Clustering by Mining Density Distributions and Splitting Manifold Structure

Zhichang Xu,Zhiguo Long,Hua Meng
2024-08-20
Abstract:Spectral clustering requires the time-consuming decomposition of the Laplacian matrix of the similarity graph, thus limiting its applicability to large datasets. To improve the efficiency of spectral clustering, a top-down approach was recently proposed, which first divides the data into several micro-clusters (granular-balls), then splits these micro-clusters when they are not "compact'', and finally uses these micro-clusters as nodes to construct a similarity graph for more efficient spectral clustering. However, this top-down approach is challenging to adapt to unevenly distributed or structurally complex data. This is because constructing micro-clusters as a rough ball struggles to capture the shape and structure of data in a local range, and the simplistic splitting rule that solely targets ``compactness'' is susceptible to noise and variations in data density and leads to micro-clusters with varying shapes, making it challenging to accurately measure the similarity between them. To resolve these issues, this paper first proposes to start from local structures to obtain micro-clusters, such that the complex structural information inside local neighborhoods is well captured by them. Moreover, by noting that Euclidean distance is more suitable for convex sets, this paper further proposes a data splitting rule that couples local density and data manifold structures, so that the similarities of the obtained micro-clusters can be easily characterized. A novel similarity measure between micro-clusters is then proposed for the final spectral clustering. A series of experiments based on synthetic and real-world datasets demonstrate that the proposed method has better adaptability to structurally complex data than granular-ball based methods.
Machine Learning
What problem does this paper attempt to address?
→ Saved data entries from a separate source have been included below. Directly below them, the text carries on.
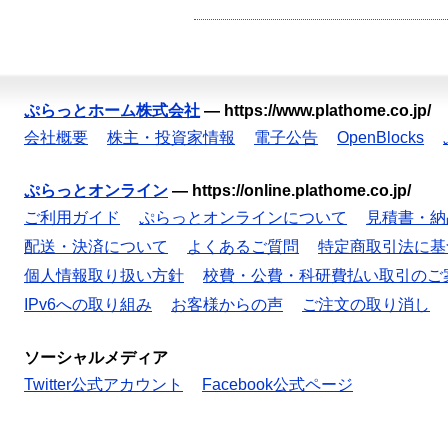
ぷらっとホーム株式会社
—
https://www.plathome.co.jp/
会社概要
株主・投資家情報
電子公告
OpenBlocks
ぷらっとオンライン
—
https://online.plathome.co.jp/
ご利用ガイド
ぷらっとオンラインについて
見積書・納
配送・決済について
よくあるご質問
特定商取引法に基
個人情報取り扱い方針
校費・公費・科研費払い取引のご
IPv6への取り組み
お客様からの声
ご注文の取り消し
ソーシャルメディア
Twitter公式アカウント
Facebook公式ページ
### What problems does this paper attempt to solve? This paper aims to solve the problem of inefficiency in spectral clustering when dealing with large - scale data sets, especially the limitations of existing methods when facing data with complex structures or uneven distributions. Specifically: 1. **High computational complexity of spectral clustering**: Traditional spectral clustering requires spectral decomposition of the Laplacian matrix of the similarity graph, and its time complexity is \(O(n^3)\), which makes it very time - consuming when dealing with large - scale data sets. 2. **Deficiencies in the "Granular - Balls" - based method**: A recently proposed top - down method performs more efficient spectral clustering by dividing data into multiple micro - clusters (i.e., "Granular - Balls") and then constructing a similarity graph based on these micro - clusters. However, this method has poor performance when dealing with data with complex structures or uneven densities, mainly because: - Constructing "Granular - Balls" as rough spheres is difficult to capture the data shape and structure within the local range. - Simple splitting rules only target "compactness" and are easily affected by noise and changes in data density, resulting in micro - clusters with different shapes and making it difficult to accurately measure the similarity between them. To overcome these problems, this paper proposes a new method to improve the existing spectral clustering algorithm in the following ways: - **Obtaining micro - clusters from local structures**: Ensure that complex structural information is well captured within the local range. - **Introducing splitting rules that combine local density and data manifold structure**: Make the similarity between micro - clusters easier to characterize. - **Proposing a new method for measuring similarity between micro - clusters**: For the final spectral clustering. Through a series of experiments, this method shows better adaptability and performance on synthetic and real - world data sets, especially when dealing with data with complex structures.